Glasses are amorphous solids, characterised by the absence of a long-range order, which gives them interesting physical and chemical properties. Thanks to the variety of glassy materials that can be produced and the large flexibility they offer to tune their composition and characteristics, glasses find a wide range of applications, among which optoelectronic devices are of great interest. Ultrastable glasses, exhibiting remarkable thermodynamic and kinetic stability and high density, can be obtained by vapour-deposition, a technique introduced in 2007. Since then, many studies have been carried out with the aim to both improve our understanding of the physics and chemistry of glasses (in particular, the glass transition phenomenology) and take advantage of their enhanced properties.
A review paper published in “La Rivista del Nuovo Cimento” summarizes the state of the art of vapour-deposited ultrastable glasses, discussing their mechanism of formation, the existing different families –organic, metallic, polymeric and chalcogenide glasses— and their characteristics and performance, also in correlation with possible applications.
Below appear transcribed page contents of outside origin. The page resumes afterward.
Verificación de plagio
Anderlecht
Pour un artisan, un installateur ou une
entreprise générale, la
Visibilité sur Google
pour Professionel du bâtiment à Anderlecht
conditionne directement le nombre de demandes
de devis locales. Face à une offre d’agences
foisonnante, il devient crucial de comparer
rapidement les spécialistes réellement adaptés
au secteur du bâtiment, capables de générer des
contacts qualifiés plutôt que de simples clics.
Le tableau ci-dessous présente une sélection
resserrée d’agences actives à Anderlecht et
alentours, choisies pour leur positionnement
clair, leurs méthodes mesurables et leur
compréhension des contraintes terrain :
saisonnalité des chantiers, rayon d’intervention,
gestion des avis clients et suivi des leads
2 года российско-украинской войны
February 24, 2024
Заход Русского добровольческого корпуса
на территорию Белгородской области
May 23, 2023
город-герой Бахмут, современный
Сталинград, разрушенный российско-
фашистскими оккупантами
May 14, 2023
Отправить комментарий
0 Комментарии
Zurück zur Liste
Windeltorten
This work, whose first author is Dr Cristian Rodriguez-Tinoco, from the Department of Physics of the Universitat Autónoma de Barcelona (UAB), was coordinated by Prof. Javier Rodriguez-Viejo, leader of the Thermal Properties of Nanoscale Materials Group at the ICN2 and professor at the UAB, and Dr Marta Gonzalez-Silveira, from Prof. Rodriguez-Viejo’s team. Prof. Miguel Angel Ramos, from the Universidad Autónoma de Madrid (UAM), collaborated in the study.
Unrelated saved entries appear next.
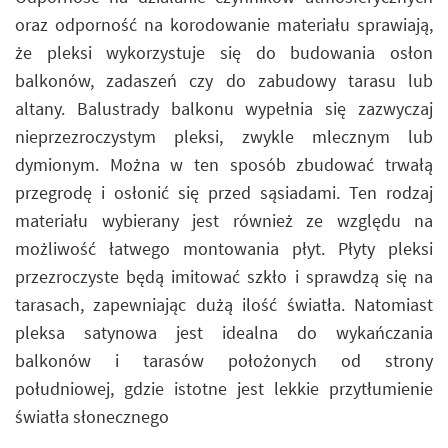
oraz odporność na korodowanie materiału sprawiają,
że pleksi wykorzystuje się do budowania osłon
balkonów, zadaszeń czy do zabudowy tarasu lub
altany. Balustrady balkonu wypełnia się zazwyczaj
nieprzezroczystym pleksi, zwykle mlecznym lub
dymionym. Można w ten sposób zbudować trwałą
przegrodę i osłonić się przed sąsiadami. Ten rodzaj
materiału wybierany jest również ze względu na
możliwość łatwego montowania płyt. Płyty pleksi
przezroczyste będą imitować szkło i sprawdzą się na
tarasach, zapewniając dużą ilość światła. Natomiast
pleksa satynowa jest idealna do wykańczania
balkonów i tarasów położonych od strony
południowej, gdzie istotne jest lekkie przytłumienie
światła słonecznego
The outstanding properties of glasses obtained by vapour deposition have opened the way to novel applications, for which conventional liquid-cooled glasses are not suitable. In fact, glasses are usually obtained by cooling a liquid, from a temperature above the melting point of the material to a lower one where viscosity is high enough for the material to be considered a solid, bypassing crystallization. Of course, this is possible only for materials having a very slow rate of crystallisation, so that they solidify into glass before giving crystalline structures time to form.
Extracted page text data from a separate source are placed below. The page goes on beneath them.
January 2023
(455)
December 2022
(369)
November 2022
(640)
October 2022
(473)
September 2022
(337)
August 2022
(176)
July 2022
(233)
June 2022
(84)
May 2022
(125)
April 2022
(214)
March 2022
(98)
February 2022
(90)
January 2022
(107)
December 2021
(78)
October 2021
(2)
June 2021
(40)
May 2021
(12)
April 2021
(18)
Vapour deposition enables the preparation of glasses whose stability would be achieved by liquid cooling only over an unreasonable period of time: the cooling process would have to last months, years, or even centuries. Most of the work on stable glasses until recent times has revolved around organic glasses, with thin films of these materials being used to improve the efficiency and lifetime of organic optoelectronic devices. However, lately, the other families of vapour-deposited glasses have been gaining ground.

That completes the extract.